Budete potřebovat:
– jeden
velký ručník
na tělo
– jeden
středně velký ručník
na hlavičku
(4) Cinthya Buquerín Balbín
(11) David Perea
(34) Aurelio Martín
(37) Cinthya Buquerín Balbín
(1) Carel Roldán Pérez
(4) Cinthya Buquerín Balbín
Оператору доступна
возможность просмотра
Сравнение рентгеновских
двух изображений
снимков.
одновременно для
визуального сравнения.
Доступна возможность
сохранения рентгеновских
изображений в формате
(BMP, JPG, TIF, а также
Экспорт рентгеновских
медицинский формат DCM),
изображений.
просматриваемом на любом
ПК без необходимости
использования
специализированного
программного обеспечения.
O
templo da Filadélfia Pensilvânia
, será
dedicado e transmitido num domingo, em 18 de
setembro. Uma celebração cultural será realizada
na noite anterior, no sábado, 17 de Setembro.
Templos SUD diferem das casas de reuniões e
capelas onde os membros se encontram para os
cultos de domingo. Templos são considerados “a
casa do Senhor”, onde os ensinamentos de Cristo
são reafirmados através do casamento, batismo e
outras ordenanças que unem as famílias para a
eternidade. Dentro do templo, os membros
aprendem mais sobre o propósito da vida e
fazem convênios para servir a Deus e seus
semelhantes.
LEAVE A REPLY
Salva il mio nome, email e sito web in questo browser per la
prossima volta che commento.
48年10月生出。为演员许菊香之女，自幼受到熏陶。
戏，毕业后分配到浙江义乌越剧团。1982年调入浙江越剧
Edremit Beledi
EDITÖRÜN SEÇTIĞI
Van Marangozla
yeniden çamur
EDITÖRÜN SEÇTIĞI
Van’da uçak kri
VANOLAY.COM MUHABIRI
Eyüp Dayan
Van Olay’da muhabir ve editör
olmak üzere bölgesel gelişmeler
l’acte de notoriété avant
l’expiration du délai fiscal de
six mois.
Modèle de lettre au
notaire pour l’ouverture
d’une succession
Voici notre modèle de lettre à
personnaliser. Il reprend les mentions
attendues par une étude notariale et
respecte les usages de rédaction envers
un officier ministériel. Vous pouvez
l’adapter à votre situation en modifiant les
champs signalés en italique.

Task item — An exact printout is needed of the lines from the one containing "возможность просмотра" through the end of the listing above, both of those lines included, and nothing else.

Solution to the problem —
возможность просмотра
Сравнение рентгеновских
двух изображений
снимков.
одновременно для
визуального сравнения.
Доступна возможность
сохранения рентгеновских
изображений в формате
(BMP, JPG, TIF, а также
Экспорт рентгеновских
медицинский формат DCM),
изображений.
просматриваемом на любом
ПК без необходимости
использования
специализированного
программного обеспечения.
O
templo da Filadélfia Pensilvânia
, será
dedicado e transmitido num domingo, em 18 de
setembro. Uma celebração cultural será realizada
na noite anterior, no sábado, 17 de Setembro.
Templos SUD diferem das casas de reuniões e
capelas onde os membros se encontram para os
cultos de domingo. Templos são considerados “a
casa do Senhor”, onde os ensinamentos de Cristo
são reafirmados através do casamento, batismo e
outras ordenanças que unem as famílias para a
eternidade. Dentro do templo, os membros
aprendem mais sobre o propósito da vida e
fazem convênios para servir a Deus e seus
semelhantes.
LEAVE A REPLY
Salva il mio nome, email e sito web in questo browser per la
prossima volta che commento.
48年10月生出。为演员许菊香之女，自幼受到熏陶。
戏，毕业后分配到浙江义乌越剧团。1982年调入浙江越剧
Edremit Beledi
EDITÖRÜN SEÇTIĞI
Van Marangozla
yeniden çamur
EDITÖRÜN SEÇTIĞI
Van’da uçak kri
VANOLAY.COM MUHABIRI
Eyüp Dayan
Van Olay’da muhabir ve editör
olmak üzere bölgesel gelişmeler
l’acte de notoriété avant
l’expiration du délai fiscal de
six mois.
Modèle de lettre au
notaire pour l’ouverture
d’une succession
Voici notre modèle de lettre à
personnaliser. Il reprend les mentions
attendues par une étude notariale et
respecte les usages de rédaction envers
un officier ministériel. Vous pouvez
l’adapter à votre situation en modifiant les
champs signalés en italique.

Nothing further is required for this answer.